In 2007 I was a typical, able-bodied guy, living an active life and attending college in Philadelphia, Pennsylvania. About a month after my 21st birthday I woke with severe neck and back pain. I assumed it was nothing, took some Advil and turned on the TV. A few hours later I woke up in the hospital, a C3 quadriplegic, after experiencing a spinal stroke.
After several months in the hospital and a rehabilitation facility I returned to my mother’s house in the suburban town in New Jersey that I grew up in. To say I didn’t adapt well to my new circumstance is an understatement. I was emotionally numb, on a lot of medication, and spent most of my time in bed. I was treated like a sick, fragile child and wasn’t expected to take responsibility for much.
Although I eventually started working (from home), I wasn’t getting out of the house. I didn’t crave independence and had trouble seeing beyond my bubble. Life continued on that way day after day; stuck in an arbitrary routine and coddled by the people around me.
When I met my girlfriend in 2012 I was still out of touch with reality. She is a Vancouverite born and raised. We met online and for two years she flew to visit me every few months. During those visits, she tried coaxing me out of my comfort zone but I was stubborn. It wasn’t until I made a trip to Vancouver in August 2014 (my first time as a quad on a plane) that things began to change. I was so scared to leave the safety of my world but decided to take a leap of faith.
I was blown away by my first visit to Vancouver. The sheer accessibility of the city shocked me. I’d never seen an accessible taxi or anything as user friendly as the skytrain. Vancouver is also an especially beautiful city with its green mountains and stunning coastline.
However, it was the attitude of my girlfriend and her friends and family that had the biggest impact on me. Everyone from her world expected me to be a supportive and equal partner to her so nobody handled me with “kid gloves”. To them I was a normal guy. I was the butt of jokes, called-out if I was being socially awkward and was expected to be a capable adult. This experience helped me see myself the way they saw me. I saw my potential to do much more and knew this is where I wanted to be.
When my visit ended I returned to New Jersey, but not for long. Within a few months my girlfriend and I made the arrangements for me to move to Vancouver. In December 2014, I landed here in Vancouver to stay.
Distancing myself from my cocoon of safety was what I needed to grow. It gave me the chance to break out of my emotional paralysis and opened a flood of emotions. I now experience life with feeling; everything from happiness to fear.
These days I am not in bed more than your average person.
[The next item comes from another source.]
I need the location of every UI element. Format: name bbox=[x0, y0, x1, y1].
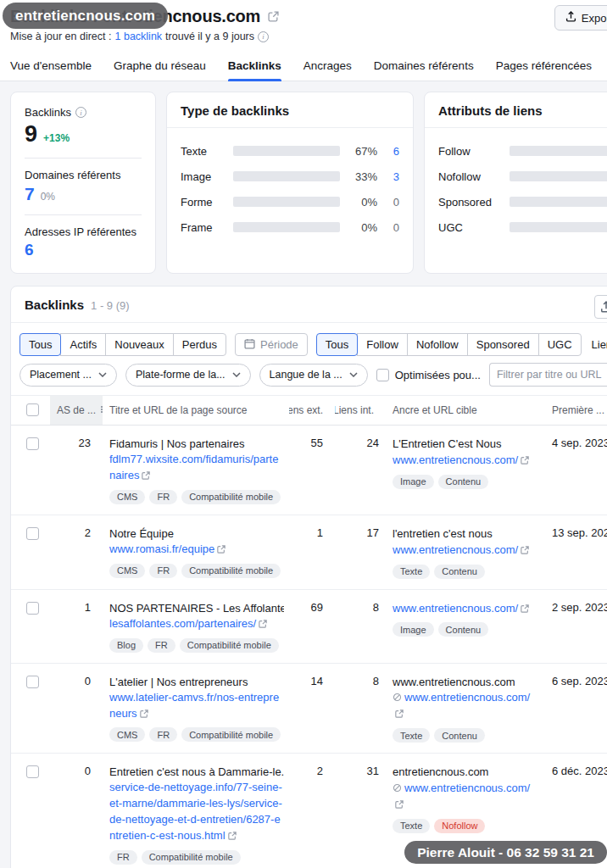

In fact, I hardly have time to sit still but I love it. I work full-time, I’m in school finishing the degree I had started before my stroke, I volunteer with Spinal Cord Injury BC, we’re planning our wedding for May and I’m also in the process of immigrating to be a permanent resident of Canada.
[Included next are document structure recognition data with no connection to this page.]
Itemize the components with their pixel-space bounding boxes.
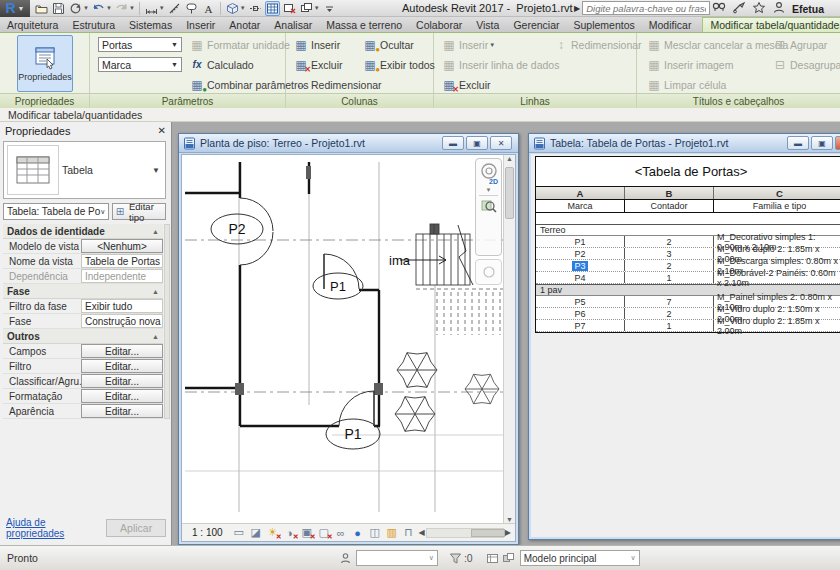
- sun-path-icon[interactable]: ☀✕: [266, 526, 280, 539]
- column-header[interactable]: Contador: [625, 200, 714, 212]
- cell-contador[interactable]: 7: [625, 296, 714, 307]
- tab-suplementos[interactable]: Suplementos: [566, 17, 641, 32]
- properties-toggle-button[interactable]: Propriedades: [17, 35, 73, 92]
- delete-row-button[interactable]: ▦✕Excluir: [442, 77, 491, 93]
- visual-style-icon[interactable]: ◪: [249, 526, 263, 539]
- cell-contador[interactable]: 2: [625, 308, 714, 319]
- calculated-button[interactable]: fxCalculado: [190, 57, 254, 73]
- properties-help-link[interactable]: Ajuda de propriedades: [6, 517, 106, 539]
- fields-edit-button[interactable]: Editar...: [81, 344, 163, 358]
- tab-massa-e-terreno[interactable]: Massa e terreno: [319, 17, 409, 32]
- hide-column-button[interactable]: ▦●Ocultar: [363, 37, 414, 53]
- chevron-down-icon[interactable]: ▼: [314, 5, 320, 11]
- unhide-all-button[interactable]: ▦●Exibir todos: [363, 57, 435, 73]
- section-dados-identidade[interactable]: Dados de identidade▲: [3, 224, 163, 239]
- undo-button[interactable]: [91, 1, 106, 16]
- palette-scrollbar[interactable]: [164, 224, 170, 419]
- tab-sistemas[interactable]: Sistemas: [122, 17, 179, 32]
- minimize-button[interactable]: ▬: [787, 136, 809, 150]
- type-selector[interactable]: Tabela ▼: [3, 141, 166, 199]
- field-select[interactable]: Marca▼: [98, 57, 182, 72]
- door-tags[interactable]: [211, 214, 380, 449]
- tab-arquitetura[interactable]: Arquitetura: [0, 17, 65, 32]
- schedule-window-titlebar[interactable]: Tabela: Tabela de Portas - Projeto1.rvt …: [529, 134, 840, 153]
- column-header[interactable]: Familia e tipo: [714, 200, 840, 212]
- chevron-down-icon[interactable]: ▼: [159, 5, 165, 11]
- vertical-scrollbar[interactable]: ▲ ▼: [503, 155, 515, 523]
- tab-estrutura[interactable]: Estrutura: [65, 17, 122, 32]
- text-note[interactable]: ima: [389, 253, 411, 268]
- chevron-down-icon[interactable]: ▼: [152, 166, 160, 175]
- panel-caption-parametros[interactable]: Parâmetros: [90, 93, 285, 108]
- clear-cell-button[interactable]: ▦Limpar célula: [647, 77, 726, 93]
- resize-column-button[interactable]: ↔Redimensionar: [294, 77, 382, 93]
- worksets-icon[interactable]: [338, 550, 354, 566]
- cell-marca-selected[interactable]: P3: [536, 260, 625, 271]
- cell-marca[interactable]: P6: [536, 308, 625, 319]
- cell-contador[interactable]: 3: [625, 248, 714, 259]
- cell-marca[interactable]: P7: [536, 320, 625, 331]
- scrollbar-thumb[interactable]: [505, 167, 514, 219]
- scroll-down-icon[interactable]: ▼: [506, 516, 513, 523]
- view-select[interactable]: Tabela: Tabela de Po∨: [3, 203, 109, 220]
- measure-button[interactable]: [167, 1, 182, 16]
- plan-window-titlebar[interactable]: Planta de piso: Terreo - Projeto1.rvt ▬ …: [179, 134, 518, 153]
- open-file-button[interactable]: [34, 1, 49, 16]
- panel-caption-titulos[interactable]: Títulos e cabeçalhos: [637, 93, 840, 108]
- restore-button[interactable]: ▣: [811, 136, 833, 150]
- close-button[interactable]: ✕: [835, 136, 840, 150]
- door-tag-p1-mid[interactable]: P1: [330, 279, 346, 294]
- close-icon[interactable]: ✕: [158, 125, 166, 136]
- cell-familia[interactable]: M_Dobrável-2 Painéis: 0.60m x 2.10m: [714, 272, 840, 283]
- tag-button[interactable]: [184, 1, 199, 16]
- resize-row-button[interactable]: ↕Redimensionar: [554, 37, 642, 53]
- cell-contador[interactable]: 2: [625, 260, 714, 271]
- save-button[interactable]: [51, 1, 66, 16]
- tab-inserir[interactable]: Inserir: [179, 17, 222, 32]
- close-button[interactable]: ✕: [490, 136, 512, 150]
- insert-data-row-button[interactable]: ▦Inserir linha de dados: [442, 57, 559, 73]
- edit-type-button[interactable]: ⊞Editar tipo: [112, 203, 166, 220]
- shadows-icon[interactable]: ◑✕: [283, 526, 297, 539]
- crop-view-icon[interactable]: ▣✕: [300, 526, 314, 539]
- cell-marca[interactable]: P1: [536, 236, 625, 247]
- insert-image-button[interactable]: ▦Inserir imagem: [647, 57, 733, 73]
- phase-filter-field[interactable]: Exibir tudo: [81, 299, 163, 313]
- restore-button[interactable]: ▣: [466, 136, 488, 150]
- redo-button[interactable]: [114, 1, 129, 16]
- cell-marca[interactable]: P4: [536, 272, 625, 283]
- view-name-field[interactable]: Tabela de Portas: [81, 254, 163, 268]
- sign-in-icon[interactable]: [772, 1, 786, 16]
- view-scale[interactable]: 1 : 100: [186, 527, 229, 538]
- cell-contador[interactable]: 1: [625, 320, 714, 331]
- section-outros[interactable]: Outros▲: [3, 329, 163, 344]
- favorites-icon[interactable]: [752, 1, 766, 16]
- tab-anotar[interactable]: Anotar: [222, 17, 267, 32]
- tab-vista[interactable]: Vista: [469, 17, 506, 32]
- column-letter[interactable]: A: [536, 187, 625, 199]
- chevron-down-icon[interactable]: ▼: [83, 5, 89, 11]
- column-header[interactable]: Marca: [536, 200, 625, 212]
- cell-familia[interactable]: M_Vidro duplo 2: 1.85m x 2.00m: [714, 320, 840, 331]
- section-button[interactable]: [248, 1, 263, 16]
- search-icon[interactable]: [712, 1, 726, 16]
- appearance-edit-button[interactable]: Editar...: [81, 404, 163, 418]
- view-3d-button[interactable]: [225, 1, 240, 16]
- close-hidden-windows-button[interactable]: [282, 1, 297, 16]
- communication-center-icon[interactable]: [732, 1, 746, 16]
- insert-row-button[interactable]: ▦Inserir▼: [442, 37, 495, 53]
- panel-caption-linhas[interactable]: Linhas: [434, 93, 636, 108]
- temporary-hide-isolate-icon[interactable]: ∞: [334, 526, 348, 539]
- panel-caption-propriedades[interactable]: Propriedades: [0, 93, 89, 108]
- schedule-button[interactable]: [265, 1, 280, 16]
- workset-select[interactable]: ∨: [356, 550, 438, 566]
- sync-button[interactable]: [68, 1, 83, 16]
- minimize-button[interactable]: ▬: [442, 136, 464, 150]
- filter-icon[interactable]: [448, 550, 464, 566]
- detail-level-icon[interactable]: ▭: [232, 526, 246, 539]
- editable-only-icon[interactable]: [485, 550, 501, 566]
- navigation-bar-pan[interactable]: [475, 259, 502, 285]
- tab-gerenciar[interactable]: Gerenciar: [506, 17, 566, 32]
- tab-modificar-tabela-quantidades[interactable]: Modificar tabela/quantidades: [702, 17, 840, 32]
- formatting-edit-button[interactable]: Editar...: [81, 389, 163, 403]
Moving to Vancouver was the fresh start I needed to gain perspective on my life. I have come to learn that some of the best things in life are often scary and require hard work. I have come to see the struggles in my relationship, in moving to a new city, the immigration process and in developing a new sense of identity as a person with a disability as opportunities to learn and grow-rather than hardships that I cannot overcome.
I’m still in the process of self-discovery but my relationship and this move were what got the ball rolling. I look back and can’t recognize the person I used to be.